En consulta escucho a mujeres en apariencia sanas que no logran realizar sus sueños porque han construido serios muros subconscientes gracias a familiares, pero que prefieren seguir con ellos a admitir que nunca lograrán sus sueños si no renuncian a esa idea de familia feliz. Y esto no implica condenar a la familia o no verla más. Todo lo contrario. Cuando hay muros es difícil que haya amor, sino sometimiento.

 

El legado

Socialmente la institución familiar está muy protegida por unos y por otros. Es duro pensar de otra manera. Familia no hay más que una, dice el dicho. Y el sacrificio muy bien visto. Cuanto más te cueste algo, mejor.

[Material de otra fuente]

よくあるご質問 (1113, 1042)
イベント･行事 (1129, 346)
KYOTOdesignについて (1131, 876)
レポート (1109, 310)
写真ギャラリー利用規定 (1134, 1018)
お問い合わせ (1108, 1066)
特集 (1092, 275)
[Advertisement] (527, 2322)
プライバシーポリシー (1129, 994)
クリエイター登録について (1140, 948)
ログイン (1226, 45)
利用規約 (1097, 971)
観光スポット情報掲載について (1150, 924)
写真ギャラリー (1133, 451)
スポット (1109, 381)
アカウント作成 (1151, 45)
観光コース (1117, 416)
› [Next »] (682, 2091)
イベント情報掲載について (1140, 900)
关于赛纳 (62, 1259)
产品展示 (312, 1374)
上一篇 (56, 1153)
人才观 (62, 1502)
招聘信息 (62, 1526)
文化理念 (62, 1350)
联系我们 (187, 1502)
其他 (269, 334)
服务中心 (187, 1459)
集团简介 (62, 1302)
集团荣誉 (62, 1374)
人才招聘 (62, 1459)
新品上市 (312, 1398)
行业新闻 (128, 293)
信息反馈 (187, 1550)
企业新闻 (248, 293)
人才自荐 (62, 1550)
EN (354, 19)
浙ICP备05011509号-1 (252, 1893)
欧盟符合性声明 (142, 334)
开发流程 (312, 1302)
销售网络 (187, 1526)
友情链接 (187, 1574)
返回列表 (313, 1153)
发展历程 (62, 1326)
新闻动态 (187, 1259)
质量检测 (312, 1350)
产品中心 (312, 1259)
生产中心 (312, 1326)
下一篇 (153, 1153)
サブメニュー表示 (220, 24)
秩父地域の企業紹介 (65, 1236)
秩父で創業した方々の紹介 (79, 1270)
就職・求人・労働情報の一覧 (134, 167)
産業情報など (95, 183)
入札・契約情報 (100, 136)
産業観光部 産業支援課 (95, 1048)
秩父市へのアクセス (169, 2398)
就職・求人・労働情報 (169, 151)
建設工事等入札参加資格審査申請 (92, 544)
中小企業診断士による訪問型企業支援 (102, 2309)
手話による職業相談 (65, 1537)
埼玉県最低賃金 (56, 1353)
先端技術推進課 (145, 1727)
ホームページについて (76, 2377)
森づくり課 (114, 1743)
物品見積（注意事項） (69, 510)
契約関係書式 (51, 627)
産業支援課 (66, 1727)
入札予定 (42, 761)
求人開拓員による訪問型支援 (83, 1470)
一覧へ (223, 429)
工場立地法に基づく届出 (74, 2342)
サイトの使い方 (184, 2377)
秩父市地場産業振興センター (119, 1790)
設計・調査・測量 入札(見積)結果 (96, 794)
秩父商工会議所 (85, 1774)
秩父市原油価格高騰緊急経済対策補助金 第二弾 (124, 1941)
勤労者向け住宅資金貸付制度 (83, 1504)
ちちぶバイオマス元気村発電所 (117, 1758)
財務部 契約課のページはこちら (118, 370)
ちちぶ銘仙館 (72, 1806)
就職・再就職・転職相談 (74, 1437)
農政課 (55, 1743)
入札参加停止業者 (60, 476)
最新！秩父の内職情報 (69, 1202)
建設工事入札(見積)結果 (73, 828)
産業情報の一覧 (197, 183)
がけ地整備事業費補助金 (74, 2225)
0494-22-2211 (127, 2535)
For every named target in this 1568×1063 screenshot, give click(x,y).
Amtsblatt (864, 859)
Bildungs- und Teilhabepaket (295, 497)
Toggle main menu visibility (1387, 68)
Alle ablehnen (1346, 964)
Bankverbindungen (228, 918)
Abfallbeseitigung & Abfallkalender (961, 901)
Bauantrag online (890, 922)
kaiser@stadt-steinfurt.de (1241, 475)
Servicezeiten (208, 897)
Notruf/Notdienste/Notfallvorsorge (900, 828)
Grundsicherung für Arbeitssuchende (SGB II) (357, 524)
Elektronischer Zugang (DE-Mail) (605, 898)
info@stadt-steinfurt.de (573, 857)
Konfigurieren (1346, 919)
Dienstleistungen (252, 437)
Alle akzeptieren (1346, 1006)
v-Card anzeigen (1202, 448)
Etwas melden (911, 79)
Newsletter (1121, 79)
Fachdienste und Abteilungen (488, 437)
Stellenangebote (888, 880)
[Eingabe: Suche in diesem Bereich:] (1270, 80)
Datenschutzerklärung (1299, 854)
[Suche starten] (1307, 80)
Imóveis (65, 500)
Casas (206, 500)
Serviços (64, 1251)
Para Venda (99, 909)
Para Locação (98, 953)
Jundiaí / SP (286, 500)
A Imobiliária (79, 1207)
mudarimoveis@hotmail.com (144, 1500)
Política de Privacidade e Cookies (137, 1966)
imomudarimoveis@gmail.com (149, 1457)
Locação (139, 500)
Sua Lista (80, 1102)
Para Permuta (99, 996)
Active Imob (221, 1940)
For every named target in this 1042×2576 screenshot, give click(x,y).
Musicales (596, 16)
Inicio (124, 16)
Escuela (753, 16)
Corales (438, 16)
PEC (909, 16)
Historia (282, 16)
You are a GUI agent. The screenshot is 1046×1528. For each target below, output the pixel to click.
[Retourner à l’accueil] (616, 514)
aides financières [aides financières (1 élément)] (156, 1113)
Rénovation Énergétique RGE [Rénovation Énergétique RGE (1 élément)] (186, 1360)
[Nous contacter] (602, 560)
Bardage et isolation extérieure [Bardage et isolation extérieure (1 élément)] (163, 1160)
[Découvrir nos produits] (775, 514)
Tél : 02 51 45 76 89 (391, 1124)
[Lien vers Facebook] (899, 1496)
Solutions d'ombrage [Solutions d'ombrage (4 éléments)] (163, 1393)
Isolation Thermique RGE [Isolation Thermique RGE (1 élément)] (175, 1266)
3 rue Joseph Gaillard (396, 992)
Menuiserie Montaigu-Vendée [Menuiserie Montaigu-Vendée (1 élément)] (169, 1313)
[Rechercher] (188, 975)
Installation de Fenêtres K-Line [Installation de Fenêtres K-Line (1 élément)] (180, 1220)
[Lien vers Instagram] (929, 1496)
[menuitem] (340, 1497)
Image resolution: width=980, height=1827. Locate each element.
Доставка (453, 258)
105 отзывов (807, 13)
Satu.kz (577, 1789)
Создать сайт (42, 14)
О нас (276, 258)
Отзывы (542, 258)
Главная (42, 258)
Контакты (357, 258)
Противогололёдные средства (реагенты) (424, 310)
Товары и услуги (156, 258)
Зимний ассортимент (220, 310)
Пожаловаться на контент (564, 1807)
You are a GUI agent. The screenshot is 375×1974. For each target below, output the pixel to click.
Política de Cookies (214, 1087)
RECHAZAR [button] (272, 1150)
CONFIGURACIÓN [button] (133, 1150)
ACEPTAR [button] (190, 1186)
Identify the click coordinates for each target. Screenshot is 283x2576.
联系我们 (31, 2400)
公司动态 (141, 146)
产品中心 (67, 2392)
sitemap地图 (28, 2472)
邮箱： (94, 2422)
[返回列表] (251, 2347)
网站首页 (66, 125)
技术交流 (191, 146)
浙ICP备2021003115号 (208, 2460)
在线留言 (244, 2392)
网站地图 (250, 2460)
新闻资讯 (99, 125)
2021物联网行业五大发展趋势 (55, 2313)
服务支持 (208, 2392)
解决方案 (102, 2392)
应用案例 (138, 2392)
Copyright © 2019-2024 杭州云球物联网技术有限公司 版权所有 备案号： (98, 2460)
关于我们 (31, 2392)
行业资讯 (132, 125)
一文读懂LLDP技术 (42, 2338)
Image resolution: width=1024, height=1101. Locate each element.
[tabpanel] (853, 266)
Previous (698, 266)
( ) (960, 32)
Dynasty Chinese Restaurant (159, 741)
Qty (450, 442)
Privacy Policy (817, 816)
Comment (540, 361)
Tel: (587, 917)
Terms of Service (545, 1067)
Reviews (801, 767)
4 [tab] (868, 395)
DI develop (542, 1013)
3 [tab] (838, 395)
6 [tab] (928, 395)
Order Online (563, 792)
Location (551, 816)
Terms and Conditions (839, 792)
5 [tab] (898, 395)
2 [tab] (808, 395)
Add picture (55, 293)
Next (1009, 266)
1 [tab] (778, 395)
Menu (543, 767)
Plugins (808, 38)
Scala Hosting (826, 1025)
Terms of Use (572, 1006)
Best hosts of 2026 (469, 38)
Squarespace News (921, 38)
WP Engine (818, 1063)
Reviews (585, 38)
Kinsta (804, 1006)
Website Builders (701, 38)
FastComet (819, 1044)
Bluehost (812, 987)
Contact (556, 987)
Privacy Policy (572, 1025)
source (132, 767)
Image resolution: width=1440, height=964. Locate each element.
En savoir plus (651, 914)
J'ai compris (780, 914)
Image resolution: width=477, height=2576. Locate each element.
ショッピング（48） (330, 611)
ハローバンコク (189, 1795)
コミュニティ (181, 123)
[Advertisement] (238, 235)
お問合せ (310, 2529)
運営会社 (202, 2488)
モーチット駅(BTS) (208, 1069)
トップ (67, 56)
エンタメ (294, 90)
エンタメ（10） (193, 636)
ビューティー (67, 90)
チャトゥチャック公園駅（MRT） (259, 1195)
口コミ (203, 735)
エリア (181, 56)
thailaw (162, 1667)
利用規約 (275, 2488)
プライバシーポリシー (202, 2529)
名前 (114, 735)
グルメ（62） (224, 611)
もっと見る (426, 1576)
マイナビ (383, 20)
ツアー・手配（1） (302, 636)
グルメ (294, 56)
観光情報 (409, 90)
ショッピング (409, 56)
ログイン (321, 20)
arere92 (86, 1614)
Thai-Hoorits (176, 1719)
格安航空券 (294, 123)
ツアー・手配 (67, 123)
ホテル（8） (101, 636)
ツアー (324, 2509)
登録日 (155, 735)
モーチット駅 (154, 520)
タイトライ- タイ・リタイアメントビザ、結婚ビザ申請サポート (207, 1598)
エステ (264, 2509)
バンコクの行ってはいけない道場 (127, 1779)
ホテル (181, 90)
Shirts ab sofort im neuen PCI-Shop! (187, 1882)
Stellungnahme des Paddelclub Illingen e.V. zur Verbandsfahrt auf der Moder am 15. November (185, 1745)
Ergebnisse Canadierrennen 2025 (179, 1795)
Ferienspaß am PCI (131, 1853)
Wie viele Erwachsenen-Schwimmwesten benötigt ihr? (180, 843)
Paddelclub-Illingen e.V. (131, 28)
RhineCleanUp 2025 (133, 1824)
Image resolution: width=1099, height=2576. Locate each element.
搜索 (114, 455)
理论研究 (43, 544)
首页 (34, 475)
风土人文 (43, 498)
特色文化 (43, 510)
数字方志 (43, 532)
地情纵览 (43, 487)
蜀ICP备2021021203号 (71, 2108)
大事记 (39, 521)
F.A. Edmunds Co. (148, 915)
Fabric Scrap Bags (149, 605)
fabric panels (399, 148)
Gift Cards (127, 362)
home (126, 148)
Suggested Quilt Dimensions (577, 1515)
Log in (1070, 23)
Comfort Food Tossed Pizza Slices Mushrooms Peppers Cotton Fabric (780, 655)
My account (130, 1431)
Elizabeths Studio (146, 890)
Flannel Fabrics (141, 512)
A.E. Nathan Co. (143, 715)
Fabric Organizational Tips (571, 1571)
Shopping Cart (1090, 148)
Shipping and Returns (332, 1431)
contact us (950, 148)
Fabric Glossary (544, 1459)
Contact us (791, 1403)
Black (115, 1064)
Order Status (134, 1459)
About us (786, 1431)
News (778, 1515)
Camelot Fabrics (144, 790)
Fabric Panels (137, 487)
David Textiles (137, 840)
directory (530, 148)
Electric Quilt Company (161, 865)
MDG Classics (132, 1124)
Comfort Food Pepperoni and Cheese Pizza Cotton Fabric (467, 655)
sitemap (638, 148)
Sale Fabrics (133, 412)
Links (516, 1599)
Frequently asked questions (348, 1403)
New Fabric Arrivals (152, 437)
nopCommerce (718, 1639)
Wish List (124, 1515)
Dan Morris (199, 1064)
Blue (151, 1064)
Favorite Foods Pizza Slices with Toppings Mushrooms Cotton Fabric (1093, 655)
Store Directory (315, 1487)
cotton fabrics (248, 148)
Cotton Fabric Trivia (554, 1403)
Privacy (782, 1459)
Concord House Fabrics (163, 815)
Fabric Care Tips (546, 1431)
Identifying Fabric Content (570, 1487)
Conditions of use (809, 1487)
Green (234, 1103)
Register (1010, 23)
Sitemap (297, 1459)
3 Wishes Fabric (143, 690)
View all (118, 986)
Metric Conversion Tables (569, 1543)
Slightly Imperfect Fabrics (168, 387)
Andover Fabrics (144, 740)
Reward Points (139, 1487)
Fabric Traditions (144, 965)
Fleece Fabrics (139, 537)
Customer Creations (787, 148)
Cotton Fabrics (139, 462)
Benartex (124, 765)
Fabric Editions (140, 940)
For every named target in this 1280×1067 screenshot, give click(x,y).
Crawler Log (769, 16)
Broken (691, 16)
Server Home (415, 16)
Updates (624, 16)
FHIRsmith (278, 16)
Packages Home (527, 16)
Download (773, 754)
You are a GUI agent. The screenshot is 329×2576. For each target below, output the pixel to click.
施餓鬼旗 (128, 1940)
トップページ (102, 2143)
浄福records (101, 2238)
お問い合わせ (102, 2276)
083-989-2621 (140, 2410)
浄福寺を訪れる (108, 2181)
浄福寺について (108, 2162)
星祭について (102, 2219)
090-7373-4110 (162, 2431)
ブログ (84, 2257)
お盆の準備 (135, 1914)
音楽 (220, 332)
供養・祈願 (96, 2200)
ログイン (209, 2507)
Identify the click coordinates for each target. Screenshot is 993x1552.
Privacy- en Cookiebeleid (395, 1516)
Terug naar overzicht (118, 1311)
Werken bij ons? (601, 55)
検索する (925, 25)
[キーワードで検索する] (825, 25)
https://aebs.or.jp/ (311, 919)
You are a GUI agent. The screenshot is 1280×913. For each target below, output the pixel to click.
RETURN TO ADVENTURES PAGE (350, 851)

Y así vamos pasando de una familia (de la que descendemos) a la propia (la que creamos) más o menos las mismas historias. Sobre todo de abandono (de uno mismo).

Así el panorama, el camino a tomar es muy personal, cada uno que haga lo que quiera dentro de su propio estado de curación.

Cuando nuestros mayores necesitan ayuda los hay que pueden acompañar a sus familiares no sintiendo las puñaladas, los hay que prefieren no verlos, los hay que prefieren buscar a otras personas que los acompañen para poder mantener una relación distante y gratificante donde las puñaladas no sean permitidas…

El mejor ejemplo a tus hijos para romper el legado, es dejar un poco de lado las teorías sobre crianza y hacer algo que de verdad tenga repercusión en ellos. Con respeto hacia ellos y hacia ti: Vive, Sueña, Equivócate.

Suelta el grillete del sacrificio. Coge las riendas de la voluntad y el respeto, sobre todo contigo misma.

Así enseñas a tus hijos que en la vida cada uno elige y no es culpable del camino de los demás.

Bastante tiene con el suyo.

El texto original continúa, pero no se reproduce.